Your answer must be every line of the data that contains "travail".

#### [Collected data]

━━━━━━━━

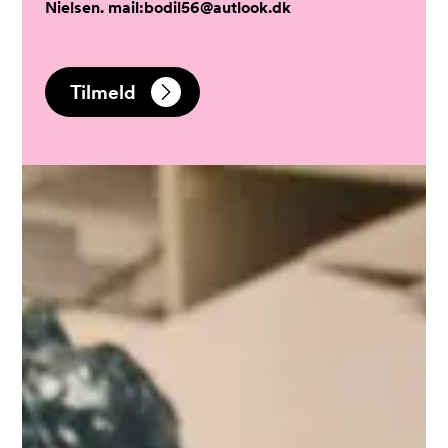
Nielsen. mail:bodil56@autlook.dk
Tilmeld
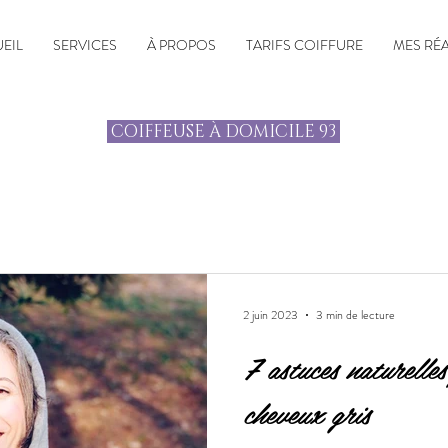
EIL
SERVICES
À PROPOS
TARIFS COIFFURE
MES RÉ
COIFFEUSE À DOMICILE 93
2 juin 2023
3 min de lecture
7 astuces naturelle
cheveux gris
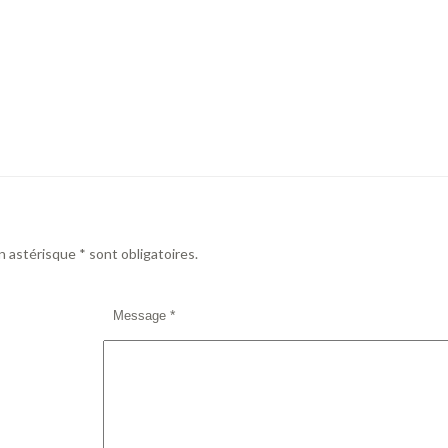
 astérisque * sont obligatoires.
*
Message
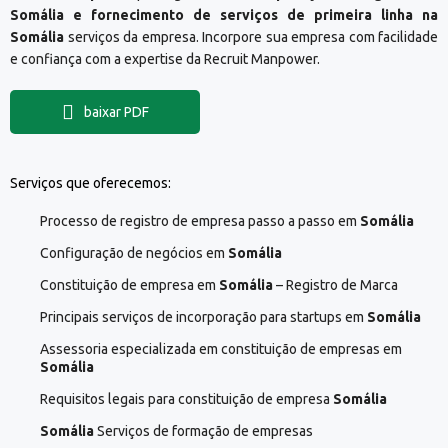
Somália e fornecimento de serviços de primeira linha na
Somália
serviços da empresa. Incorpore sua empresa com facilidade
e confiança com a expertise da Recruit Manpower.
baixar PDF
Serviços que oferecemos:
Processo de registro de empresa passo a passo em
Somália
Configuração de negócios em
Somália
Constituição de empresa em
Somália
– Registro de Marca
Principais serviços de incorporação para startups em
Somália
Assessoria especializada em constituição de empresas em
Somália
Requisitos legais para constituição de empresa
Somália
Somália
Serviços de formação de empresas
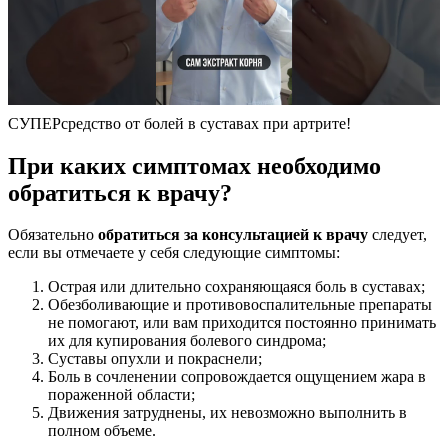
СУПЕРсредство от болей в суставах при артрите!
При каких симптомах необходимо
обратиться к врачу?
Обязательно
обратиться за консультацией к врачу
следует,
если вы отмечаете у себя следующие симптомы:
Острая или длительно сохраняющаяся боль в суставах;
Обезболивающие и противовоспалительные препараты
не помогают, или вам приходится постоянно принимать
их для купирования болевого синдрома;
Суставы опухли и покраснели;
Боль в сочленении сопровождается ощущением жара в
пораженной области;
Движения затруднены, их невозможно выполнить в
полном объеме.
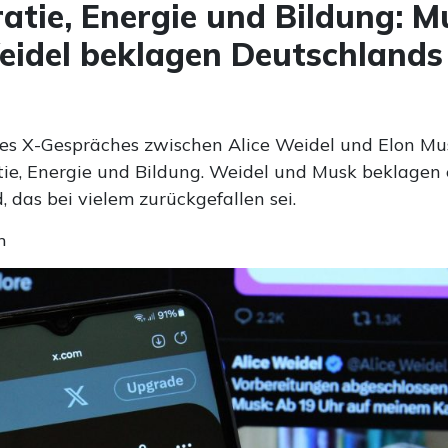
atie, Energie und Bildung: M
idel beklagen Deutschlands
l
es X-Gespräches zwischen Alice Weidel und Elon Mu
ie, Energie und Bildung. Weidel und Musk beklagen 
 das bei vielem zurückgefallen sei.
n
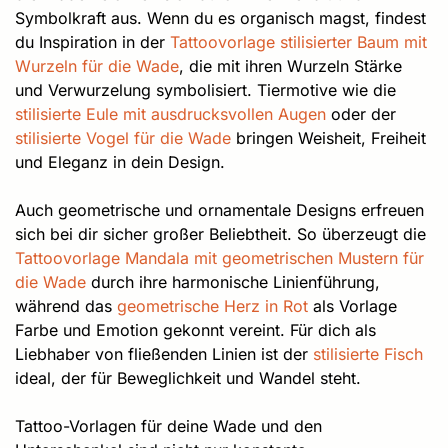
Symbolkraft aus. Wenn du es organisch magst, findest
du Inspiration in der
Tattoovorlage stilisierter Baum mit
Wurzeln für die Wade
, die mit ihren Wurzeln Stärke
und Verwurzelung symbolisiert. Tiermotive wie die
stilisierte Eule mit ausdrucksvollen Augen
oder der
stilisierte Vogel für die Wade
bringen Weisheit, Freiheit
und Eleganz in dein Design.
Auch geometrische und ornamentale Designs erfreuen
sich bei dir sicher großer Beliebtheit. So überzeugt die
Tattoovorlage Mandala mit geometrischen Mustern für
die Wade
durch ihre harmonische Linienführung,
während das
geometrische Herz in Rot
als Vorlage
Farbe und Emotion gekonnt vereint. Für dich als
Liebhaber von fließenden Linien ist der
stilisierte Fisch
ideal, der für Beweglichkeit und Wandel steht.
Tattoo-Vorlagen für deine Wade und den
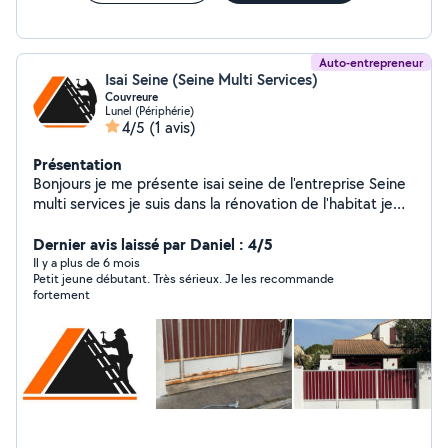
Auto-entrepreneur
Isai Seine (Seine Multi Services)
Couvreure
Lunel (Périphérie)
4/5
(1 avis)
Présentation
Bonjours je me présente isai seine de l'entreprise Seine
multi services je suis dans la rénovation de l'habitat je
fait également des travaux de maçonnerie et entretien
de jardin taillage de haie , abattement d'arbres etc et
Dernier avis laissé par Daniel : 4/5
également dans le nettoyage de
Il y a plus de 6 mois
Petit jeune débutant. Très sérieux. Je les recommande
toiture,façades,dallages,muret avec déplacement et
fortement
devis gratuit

━━━━━━━━

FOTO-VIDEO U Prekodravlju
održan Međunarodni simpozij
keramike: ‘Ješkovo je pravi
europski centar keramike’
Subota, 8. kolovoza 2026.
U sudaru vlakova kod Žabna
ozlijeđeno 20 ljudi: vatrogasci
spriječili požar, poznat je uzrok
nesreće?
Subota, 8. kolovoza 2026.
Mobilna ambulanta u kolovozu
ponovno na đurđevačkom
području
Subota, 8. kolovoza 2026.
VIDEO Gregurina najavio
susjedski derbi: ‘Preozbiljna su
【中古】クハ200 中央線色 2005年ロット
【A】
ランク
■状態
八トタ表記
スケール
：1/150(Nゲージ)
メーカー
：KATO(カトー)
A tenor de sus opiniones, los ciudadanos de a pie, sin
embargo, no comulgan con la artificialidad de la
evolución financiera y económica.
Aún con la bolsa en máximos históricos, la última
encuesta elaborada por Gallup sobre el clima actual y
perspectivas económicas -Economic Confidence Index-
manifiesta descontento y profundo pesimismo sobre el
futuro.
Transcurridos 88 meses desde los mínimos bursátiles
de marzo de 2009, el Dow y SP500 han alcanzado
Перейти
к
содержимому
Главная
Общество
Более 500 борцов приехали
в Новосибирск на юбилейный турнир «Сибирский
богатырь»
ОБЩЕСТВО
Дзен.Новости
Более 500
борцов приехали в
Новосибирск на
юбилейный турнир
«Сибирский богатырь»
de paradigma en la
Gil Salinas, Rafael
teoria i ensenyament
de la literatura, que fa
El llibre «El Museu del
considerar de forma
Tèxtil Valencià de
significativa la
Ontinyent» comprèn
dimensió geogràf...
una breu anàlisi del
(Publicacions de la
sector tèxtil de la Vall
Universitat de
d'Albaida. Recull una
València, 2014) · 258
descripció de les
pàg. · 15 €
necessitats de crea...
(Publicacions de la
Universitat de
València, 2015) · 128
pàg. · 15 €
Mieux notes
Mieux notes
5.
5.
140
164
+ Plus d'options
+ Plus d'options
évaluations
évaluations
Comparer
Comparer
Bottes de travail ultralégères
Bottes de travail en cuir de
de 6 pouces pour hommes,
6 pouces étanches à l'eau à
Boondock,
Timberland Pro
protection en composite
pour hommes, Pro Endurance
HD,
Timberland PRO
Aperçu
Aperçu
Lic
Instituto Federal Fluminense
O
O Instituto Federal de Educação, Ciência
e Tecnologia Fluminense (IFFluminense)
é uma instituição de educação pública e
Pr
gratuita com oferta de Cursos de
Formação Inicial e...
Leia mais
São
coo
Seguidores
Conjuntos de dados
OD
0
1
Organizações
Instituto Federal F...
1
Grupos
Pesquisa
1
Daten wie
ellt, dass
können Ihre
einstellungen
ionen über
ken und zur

━━━━━━━━

#### [SOLVED PROBLEM]
Bottes de travail ultralégères
Bottes de travail en cuir de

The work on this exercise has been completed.